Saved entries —

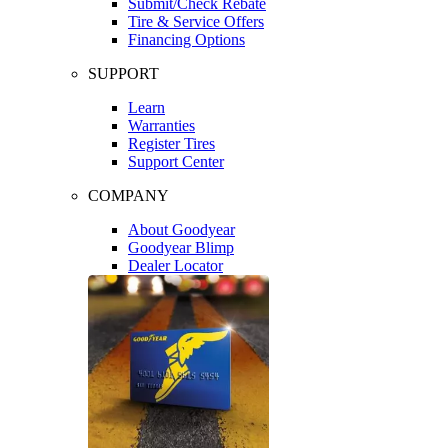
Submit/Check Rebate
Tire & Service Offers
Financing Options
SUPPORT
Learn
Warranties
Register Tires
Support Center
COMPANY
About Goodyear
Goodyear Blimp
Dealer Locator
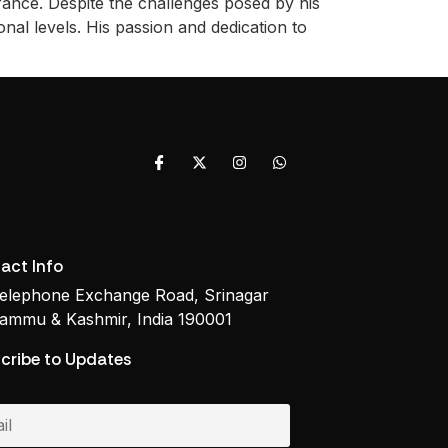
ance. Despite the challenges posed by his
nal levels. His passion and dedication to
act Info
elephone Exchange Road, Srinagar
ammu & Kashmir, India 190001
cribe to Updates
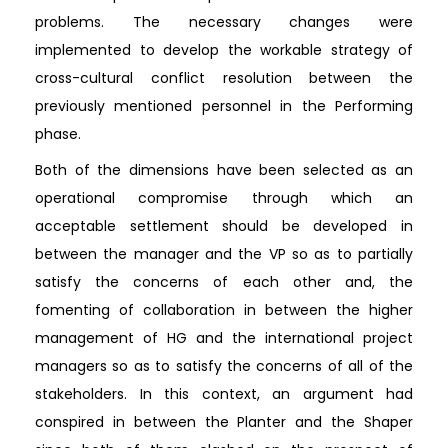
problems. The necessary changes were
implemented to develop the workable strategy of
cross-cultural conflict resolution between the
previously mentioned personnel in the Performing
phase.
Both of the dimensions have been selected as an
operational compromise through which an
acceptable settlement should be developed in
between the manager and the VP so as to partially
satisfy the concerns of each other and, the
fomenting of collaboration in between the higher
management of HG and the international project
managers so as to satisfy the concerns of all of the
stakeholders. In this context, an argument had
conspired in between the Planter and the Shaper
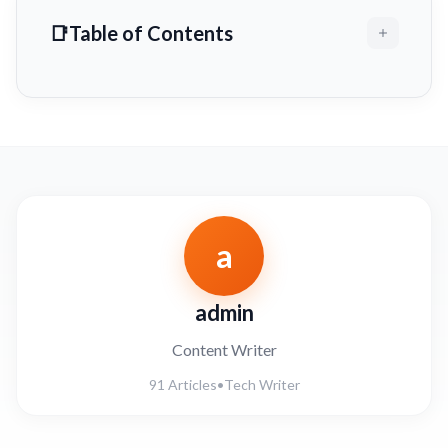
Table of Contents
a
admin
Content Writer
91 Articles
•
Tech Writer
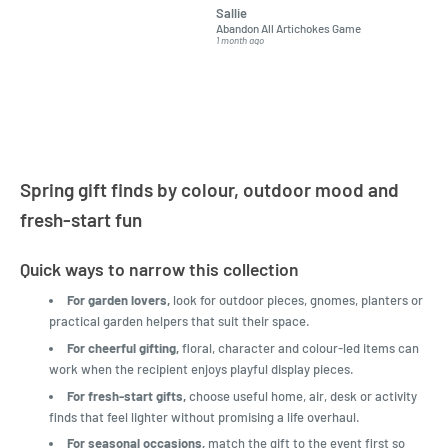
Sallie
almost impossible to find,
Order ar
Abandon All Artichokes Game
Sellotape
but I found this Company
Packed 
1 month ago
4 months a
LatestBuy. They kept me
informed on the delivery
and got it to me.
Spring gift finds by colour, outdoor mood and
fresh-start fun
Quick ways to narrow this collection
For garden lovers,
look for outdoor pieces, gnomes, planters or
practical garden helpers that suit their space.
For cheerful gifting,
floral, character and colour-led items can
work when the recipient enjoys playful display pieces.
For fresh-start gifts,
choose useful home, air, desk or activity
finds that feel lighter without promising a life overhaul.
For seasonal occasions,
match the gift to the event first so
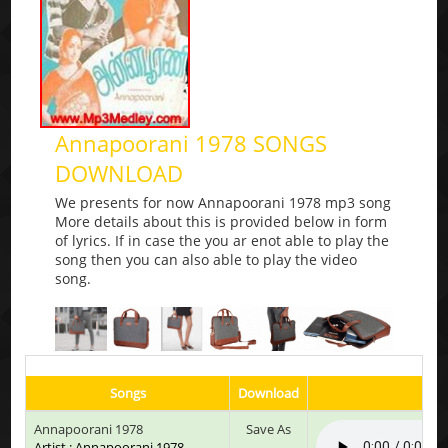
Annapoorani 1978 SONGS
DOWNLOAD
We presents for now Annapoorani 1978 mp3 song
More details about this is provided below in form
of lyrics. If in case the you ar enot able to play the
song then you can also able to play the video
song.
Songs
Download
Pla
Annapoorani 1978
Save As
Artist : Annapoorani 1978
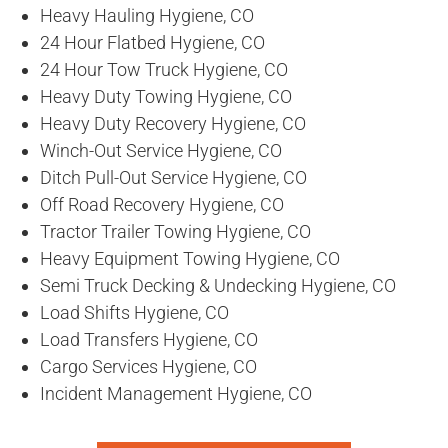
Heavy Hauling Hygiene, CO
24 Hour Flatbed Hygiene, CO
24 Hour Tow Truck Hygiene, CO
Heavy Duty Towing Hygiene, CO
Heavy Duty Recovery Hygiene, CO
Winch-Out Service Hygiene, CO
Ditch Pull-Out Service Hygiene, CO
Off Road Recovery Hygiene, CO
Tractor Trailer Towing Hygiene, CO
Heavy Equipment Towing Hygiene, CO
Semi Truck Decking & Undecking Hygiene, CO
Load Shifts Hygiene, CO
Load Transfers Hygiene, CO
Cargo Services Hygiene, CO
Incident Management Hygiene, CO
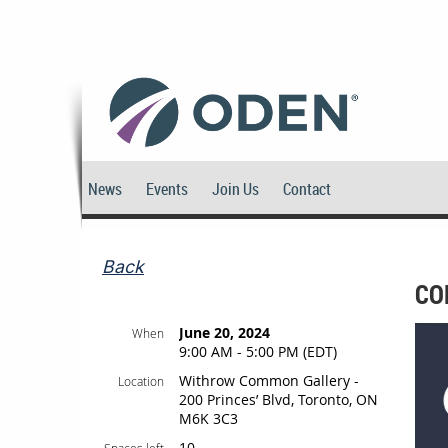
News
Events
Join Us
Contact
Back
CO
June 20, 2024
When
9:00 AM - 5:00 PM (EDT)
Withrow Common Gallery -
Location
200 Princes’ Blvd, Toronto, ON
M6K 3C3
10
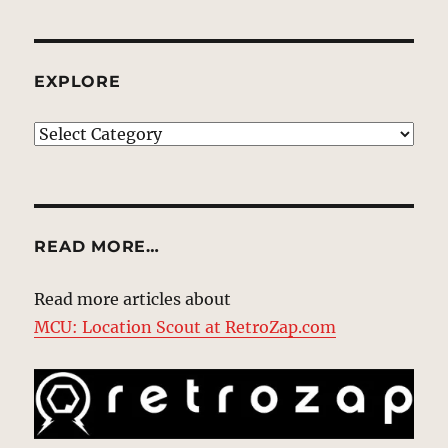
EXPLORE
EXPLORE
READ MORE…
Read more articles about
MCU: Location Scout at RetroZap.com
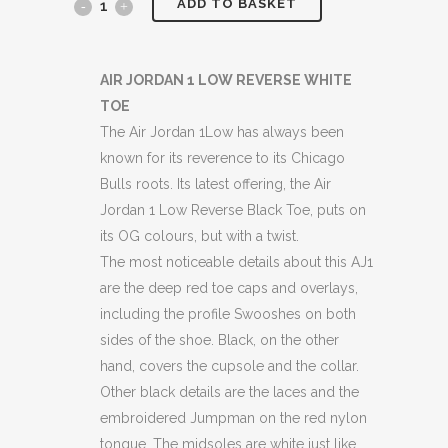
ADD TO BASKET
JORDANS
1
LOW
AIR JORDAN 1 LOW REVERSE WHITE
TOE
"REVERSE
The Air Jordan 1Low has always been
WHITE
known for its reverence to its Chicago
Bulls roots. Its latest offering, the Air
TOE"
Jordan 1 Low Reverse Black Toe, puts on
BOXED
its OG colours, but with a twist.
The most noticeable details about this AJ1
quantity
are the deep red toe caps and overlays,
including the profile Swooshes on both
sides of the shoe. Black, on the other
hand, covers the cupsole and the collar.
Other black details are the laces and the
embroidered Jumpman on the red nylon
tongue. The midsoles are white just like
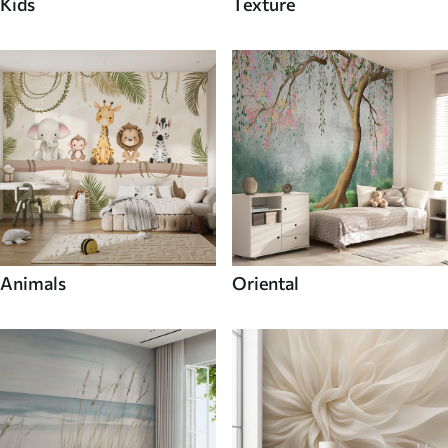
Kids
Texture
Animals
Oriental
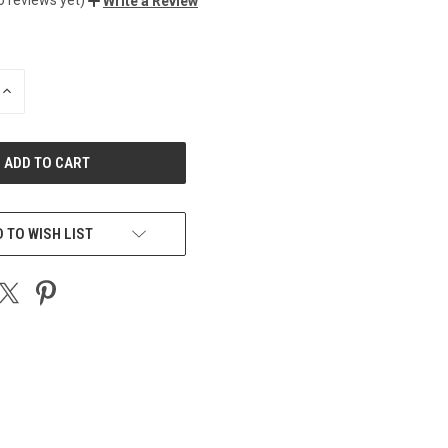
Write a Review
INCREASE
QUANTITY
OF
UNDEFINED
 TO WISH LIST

Task to complete —
Please transcribe exactly the lines above from the line that has "The most noticeable details about this AJ1" up to and including the line that has "embroidered Jumpman on the red nylon"; no other line belongs in the answer.

Exercise answer —
The most noticeable details about this AJ1
quantity
are the deep red toe caps and overlays,
including the profile Swooshes on both
sides of the shoe. Black, on the other
hand, covers the cupsole and the collar.
Other black details are the laces and the
embroidered Jumpman on the red nylon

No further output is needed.